The value added tax came in 2017 as an inevitable result of the collapse policy that Davidson mentioned in his well-known book.
The "added value" term is derived from the way additions are made to the commodities. At each stage of the production of any commodity, a value is added to the price, raising the price until it reaches the consumer. The consumer will then bear the cost of all the added values on the commodity throughout its production process.
In the poorest of the Gulf kingdoms, all added values (not just tax) are collected by the government to partially offset its accumulating deficit. It does not pay the citizens the value of what they endure, but rather gives them no value at all.

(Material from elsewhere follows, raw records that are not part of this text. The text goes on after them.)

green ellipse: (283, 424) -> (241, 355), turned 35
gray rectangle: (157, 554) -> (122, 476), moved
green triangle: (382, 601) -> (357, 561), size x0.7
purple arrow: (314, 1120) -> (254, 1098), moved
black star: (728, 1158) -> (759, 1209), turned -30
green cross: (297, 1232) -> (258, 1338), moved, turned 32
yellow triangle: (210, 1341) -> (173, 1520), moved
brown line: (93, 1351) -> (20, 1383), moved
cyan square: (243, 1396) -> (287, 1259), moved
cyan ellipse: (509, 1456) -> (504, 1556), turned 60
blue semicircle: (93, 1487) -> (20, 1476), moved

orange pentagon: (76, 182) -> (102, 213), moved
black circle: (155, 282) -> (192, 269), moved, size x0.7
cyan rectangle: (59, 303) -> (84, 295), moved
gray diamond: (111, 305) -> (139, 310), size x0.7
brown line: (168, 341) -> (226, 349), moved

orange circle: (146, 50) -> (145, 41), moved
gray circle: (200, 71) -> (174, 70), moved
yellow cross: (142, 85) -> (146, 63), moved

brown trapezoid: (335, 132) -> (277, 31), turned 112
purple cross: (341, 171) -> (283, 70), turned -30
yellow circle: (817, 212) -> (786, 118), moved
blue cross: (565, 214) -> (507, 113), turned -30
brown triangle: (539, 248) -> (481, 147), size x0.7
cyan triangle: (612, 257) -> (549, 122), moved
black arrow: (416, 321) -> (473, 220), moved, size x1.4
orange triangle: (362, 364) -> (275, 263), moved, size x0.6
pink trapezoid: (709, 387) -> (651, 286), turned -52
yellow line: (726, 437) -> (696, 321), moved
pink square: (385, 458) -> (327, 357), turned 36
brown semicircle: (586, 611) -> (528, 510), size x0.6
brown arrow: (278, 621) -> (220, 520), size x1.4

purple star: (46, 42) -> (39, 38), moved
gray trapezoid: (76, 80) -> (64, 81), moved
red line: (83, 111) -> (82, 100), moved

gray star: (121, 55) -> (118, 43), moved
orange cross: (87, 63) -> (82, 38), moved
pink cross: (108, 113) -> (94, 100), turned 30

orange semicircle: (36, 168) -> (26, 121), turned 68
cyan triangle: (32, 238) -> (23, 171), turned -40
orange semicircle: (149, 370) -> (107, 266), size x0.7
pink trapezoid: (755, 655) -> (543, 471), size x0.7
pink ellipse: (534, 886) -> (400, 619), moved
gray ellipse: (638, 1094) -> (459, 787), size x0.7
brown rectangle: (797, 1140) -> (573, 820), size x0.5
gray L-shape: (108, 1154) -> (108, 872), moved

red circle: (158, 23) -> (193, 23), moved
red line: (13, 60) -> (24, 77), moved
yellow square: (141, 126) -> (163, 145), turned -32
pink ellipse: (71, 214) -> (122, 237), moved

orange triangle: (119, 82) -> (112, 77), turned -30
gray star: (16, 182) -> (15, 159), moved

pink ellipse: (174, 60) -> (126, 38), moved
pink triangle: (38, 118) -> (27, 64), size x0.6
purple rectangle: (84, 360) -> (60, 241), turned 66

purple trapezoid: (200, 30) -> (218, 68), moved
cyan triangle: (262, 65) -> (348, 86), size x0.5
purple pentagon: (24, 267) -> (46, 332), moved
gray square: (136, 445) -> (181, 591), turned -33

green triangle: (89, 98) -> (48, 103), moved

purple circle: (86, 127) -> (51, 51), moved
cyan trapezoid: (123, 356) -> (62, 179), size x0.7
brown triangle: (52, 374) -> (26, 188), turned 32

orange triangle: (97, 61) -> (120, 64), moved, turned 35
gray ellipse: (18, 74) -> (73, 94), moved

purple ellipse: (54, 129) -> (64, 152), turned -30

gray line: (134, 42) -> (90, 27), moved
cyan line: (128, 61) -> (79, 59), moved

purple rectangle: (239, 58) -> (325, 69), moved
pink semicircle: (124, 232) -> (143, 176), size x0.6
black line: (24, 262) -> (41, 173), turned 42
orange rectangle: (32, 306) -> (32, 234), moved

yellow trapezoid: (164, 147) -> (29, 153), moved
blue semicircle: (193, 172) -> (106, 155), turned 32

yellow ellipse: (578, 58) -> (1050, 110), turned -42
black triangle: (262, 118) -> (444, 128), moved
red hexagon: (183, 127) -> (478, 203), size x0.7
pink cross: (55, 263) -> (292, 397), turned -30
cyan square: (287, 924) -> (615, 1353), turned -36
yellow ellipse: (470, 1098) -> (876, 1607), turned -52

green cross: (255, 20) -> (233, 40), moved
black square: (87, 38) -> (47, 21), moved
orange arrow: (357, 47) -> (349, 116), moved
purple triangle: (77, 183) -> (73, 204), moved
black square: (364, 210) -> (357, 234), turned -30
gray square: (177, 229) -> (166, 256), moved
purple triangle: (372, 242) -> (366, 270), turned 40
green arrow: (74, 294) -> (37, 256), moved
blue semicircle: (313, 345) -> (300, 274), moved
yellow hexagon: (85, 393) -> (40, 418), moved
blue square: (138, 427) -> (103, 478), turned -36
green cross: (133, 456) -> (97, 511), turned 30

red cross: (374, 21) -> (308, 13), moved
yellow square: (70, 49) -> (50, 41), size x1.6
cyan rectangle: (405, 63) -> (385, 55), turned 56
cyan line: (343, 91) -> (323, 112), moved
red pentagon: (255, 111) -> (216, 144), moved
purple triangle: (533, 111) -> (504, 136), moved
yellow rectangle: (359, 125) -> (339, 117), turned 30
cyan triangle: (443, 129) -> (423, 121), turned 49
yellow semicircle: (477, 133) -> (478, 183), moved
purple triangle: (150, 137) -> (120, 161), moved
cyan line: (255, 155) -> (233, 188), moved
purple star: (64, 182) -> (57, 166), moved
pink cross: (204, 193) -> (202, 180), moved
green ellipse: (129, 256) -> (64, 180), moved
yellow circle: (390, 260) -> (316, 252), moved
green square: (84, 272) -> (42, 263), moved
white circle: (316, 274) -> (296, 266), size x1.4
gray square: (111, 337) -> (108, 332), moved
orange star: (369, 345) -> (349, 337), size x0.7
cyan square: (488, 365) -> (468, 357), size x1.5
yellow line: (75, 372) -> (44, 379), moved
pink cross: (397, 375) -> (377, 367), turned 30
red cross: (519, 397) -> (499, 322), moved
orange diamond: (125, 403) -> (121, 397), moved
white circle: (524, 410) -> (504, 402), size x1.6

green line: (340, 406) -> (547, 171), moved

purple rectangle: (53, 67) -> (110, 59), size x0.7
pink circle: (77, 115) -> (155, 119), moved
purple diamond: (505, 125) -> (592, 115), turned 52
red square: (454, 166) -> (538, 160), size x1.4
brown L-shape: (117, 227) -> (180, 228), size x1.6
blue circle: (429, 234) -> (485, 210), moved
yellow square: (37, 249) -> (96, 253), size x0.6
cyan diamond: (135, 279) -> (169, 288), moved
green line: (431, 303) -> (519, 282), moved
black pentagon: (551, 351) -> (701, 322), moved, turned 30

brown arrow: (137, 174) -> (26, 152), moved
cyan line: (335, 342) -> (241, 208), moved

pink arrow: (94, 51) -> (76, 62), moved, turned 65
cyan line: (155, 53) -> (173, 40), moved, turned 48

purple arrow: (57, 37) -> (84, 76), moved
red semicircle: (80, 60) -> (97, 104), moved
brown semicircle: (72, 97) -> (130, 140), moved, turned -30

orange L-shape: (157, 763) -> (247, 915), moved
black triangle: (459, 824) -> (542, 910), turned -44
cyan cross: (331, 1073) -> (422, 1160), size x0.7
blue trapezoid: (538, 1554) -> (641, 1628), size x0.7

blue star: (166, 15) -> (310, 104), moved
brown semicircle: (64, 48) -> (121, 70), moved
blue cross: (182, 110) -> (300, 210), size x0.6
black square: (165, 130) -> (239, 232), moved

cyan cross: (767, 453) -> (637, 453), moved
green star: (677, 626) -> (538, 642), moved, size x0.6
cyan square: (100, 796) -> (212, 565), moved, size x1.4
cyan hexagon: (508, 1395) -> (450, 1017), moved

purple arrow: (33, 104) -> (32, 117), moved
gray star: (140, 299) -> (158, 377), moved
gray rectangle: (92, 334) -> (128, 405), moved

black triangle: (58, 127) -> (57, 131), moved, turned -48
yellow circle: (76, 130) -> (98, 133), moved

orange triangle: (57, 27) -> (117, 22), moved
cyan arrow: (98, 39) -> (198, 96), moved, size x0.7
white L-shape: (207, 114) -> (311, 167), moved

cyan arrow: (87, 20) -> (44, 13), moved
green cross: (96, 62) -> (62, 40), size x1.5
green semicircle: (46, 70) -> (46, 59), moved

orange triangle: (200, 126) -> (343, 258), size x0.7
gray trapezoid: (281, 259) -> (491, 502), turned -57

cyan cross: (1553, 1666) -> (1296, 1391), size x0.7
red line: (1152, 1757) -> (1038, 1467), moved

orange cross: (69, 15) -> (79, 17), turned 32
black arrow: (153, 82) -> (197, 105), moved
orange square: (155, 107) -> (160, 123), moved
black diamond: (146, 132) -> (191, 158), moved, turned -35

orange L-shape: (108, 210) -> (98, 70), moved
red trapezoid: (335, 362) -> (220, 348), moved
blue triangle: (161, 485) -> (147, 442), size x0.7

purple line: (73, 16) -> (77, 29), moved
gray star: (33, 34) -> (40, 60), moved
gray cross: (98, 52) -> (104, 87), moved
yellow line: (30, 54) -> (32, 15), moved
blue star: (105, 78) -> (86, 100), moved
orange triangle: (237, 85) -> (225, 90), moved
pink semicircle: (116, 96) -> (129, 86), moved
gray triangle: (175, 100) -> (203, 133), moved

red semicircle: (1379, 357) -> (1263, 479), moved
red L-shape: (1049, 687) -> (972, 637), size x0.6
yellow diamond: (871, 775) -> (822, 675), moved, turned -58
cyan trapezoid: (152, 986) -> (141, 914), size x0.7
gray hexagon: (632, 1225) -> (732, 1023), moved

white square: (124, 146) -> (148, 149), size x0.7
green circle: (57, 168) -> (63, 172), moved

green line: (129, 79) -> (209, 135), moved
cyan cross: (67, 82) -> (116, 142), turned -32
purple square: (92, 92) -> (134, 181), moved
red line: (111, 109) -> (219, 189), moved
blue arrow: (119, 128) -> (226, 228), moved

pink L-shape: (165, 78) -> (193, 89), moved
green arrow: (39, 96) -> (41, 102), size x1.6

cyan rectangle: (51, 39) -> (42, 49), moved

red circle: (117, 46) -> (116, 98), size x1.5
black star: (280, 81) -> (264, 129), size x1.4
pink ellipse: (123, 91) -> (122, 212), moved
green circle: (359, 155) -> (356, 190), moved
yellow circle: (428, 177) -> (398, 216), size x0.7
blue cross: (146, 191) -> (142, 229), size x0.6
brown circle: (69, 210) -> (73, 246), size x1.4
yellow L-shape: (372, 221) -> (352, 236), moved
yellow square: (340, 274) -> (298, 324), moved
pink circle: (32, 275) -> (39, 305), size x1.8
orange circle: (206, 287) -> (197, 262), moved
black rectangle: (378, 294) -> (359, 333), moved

In the poorest of the Gulf kingdoms, the citizens are deemed an addition to the state, in the sense that they are considered a burden on its shoulders, and have no value to it. The government constantly attempts to get rid of its citizens. That's how it sees them. When it gives them some of their entitlements, it is considered a type of spending worthy of recovering and getting compensation for, if the citizens show anything that would disturb its policy in the management of commodities whose added values the citizen bear.
Commodity management is considered a political practice, because it is a common matter through which people's interests, benefits and conflicts intersect. Like any public affair, it should be open to the public for deliberation. However, in the poorest Gulf states, no one is allowed to open their mouth. Even the legislative authority does not have the free will to manage the market goods policy from which citizens benefit.
The roundup of the past seven years since 2011 is similar to the value-added policy, adding the cost of each year to the account of the citizen who has no voice, no free will and no public space. This year, the citizen received the total added value of the past seven years, a high bill exceeding 5%, and even exceeding the cost of goods to a more dangerous level. The citizen pays the cost of citizenship in its core fields: education, development and health.
The added value comes as a result of the failures of the authorities in governance and their corruption due to the policy of repression, political isolation and monopoly of power, not as a result of allowing entitlement to political participation and democracy, and opening of public space.
O citizen, you live in a state without sovereignty that wants you to give up your sovereignty. There is no money in its treasury but it wants you to pay from your own pocket for it. There is no democracy in its politics but it wants you to elect its quasi-men. There is no oil in its land but it wants you to trust in its barren rocks. You are in a hell they call a homeland.